Monday, May 10, 2021

Haunted by Self-Generated Concepts

We made cowboy coffee in Dublin and I learned a certain bitterness. Tufts of grass in which gray mice rest, appearing pensive, unsure. Chrisoula calls them "a sea now," my violets, and I beam inwardly, as if I've swallowed too much sun. 

We are waiting on blue flag, we are surprised by tulips - four of them - jutting up along the front porch. No more notes from Santa, a writing project I had never anticipated caring about. Frisbees that no longer fly. We agree that Saturday is a hard day to figure out the morning of. We are "over" coffee.
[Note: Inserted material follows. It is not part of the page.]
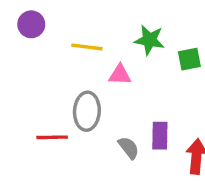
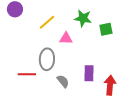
yellow line: (87, 47) -> (47, 22), turned -48
gray semicircle: (129, 148) -> (63, 81), moved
Here in the envelope things are getting hot, said no letter ever. Yellow linen pants which I wash by hand, and drape over the unblossoming lilac bush to dry, and then wear for weeks on end around the house, happier than I want to say. I call them poems but they're more like notes or lists, obligatory except when they're not. On the drive to Belchertown we talk about the kids, her uncompromised moral compass, and what it means to be haunted by self-generated concepts. Allow everything, resist nothing?

A sense of loneliness pervades, a consequence of not fully embracing one's calling to live a certain way perhaps. We have parents and they teach us how to use certain tools - guns, say, or typewriters - and other tools we have to learn ourselves or live without. 

I mean lonesome when driving long distances. One's father's grave beckons in ways which make visiting non-negotiable, which, big surprise. Fast food on the highway, washed down with tepid coffee. Greek icons in the bedroom, a crucifix replacing the clay Buddha who now rests outside near the violets.

I can still see all those turtles surfacing - loving us loving us at Fitzgerald Pond - and I pray I might see them forever.